What you have to do: Produce as output only the lines below starting at the line with "#LambertoPignotti (58, 1692)" and continuing through the line with "Festa della repubblica", each one exactly as written.

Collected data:
::::::::::

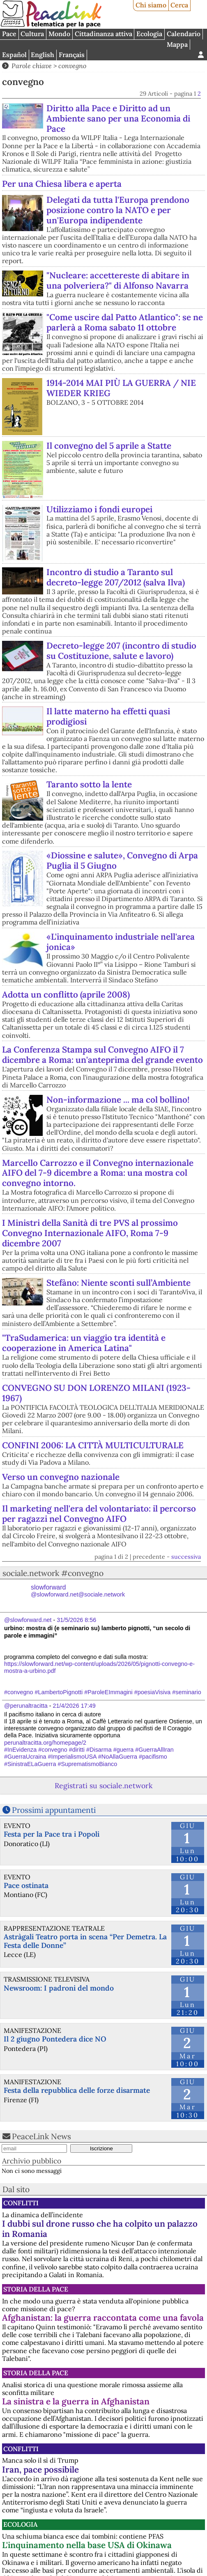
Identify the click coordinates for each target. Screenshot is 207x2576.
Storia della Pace (35, 2289)
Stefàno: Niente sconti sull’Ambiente (118, 1282)
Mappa (177, 44)
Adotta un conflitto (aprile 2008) (66, 994)
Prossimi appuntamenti (54, 1810)
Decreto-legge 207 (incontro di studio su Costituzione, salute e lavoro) (121, 650)
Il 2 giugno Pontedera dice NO (55, 2039)
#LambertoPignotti (58, 1692)
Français (72, 54)
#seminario (186, 1692)
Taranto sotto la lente (89, 784)
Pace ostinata (26, 1885)
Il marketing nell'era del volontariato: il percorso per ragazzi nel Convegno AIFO (99, 1513)
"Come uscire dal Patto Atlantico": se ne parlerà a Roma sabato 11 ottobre (124, 322)
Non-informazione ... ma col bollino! (117, 1099)
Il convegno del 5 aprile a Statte (108, 445)
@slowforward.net (27, 1620)
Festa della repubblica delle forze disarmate (77, 2090)
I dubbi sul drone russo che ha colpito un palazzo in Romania (100, 2228)
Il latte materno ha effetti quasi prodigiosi (108, 716)
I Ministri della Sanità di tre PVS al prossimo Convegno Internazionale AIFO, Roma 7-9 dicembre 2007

::::::::::

Answer box:
#LambertoPignotti (58, 1692)
Français (72, 54)
#seminario (186, 1692)
Taranto sotto la lente (89, 784)
Pace ostinata (26, 1885)
Il marketing nell'era del volontariato: il percorso per ragazzi nel Convegno AIFO (99, 1513)
"Come uscire dal Patto Atlantico": se ne parlerà a Roma sabato 11 ottobre (124, 322)
Non-informazione ... ma col bollino! (117, 1099)
Il convegno del 5 aprile a Statte (108, 445)
@slowforward.net (27, 1620)
Festa della repubblica delle forze disarmate (77, 2090)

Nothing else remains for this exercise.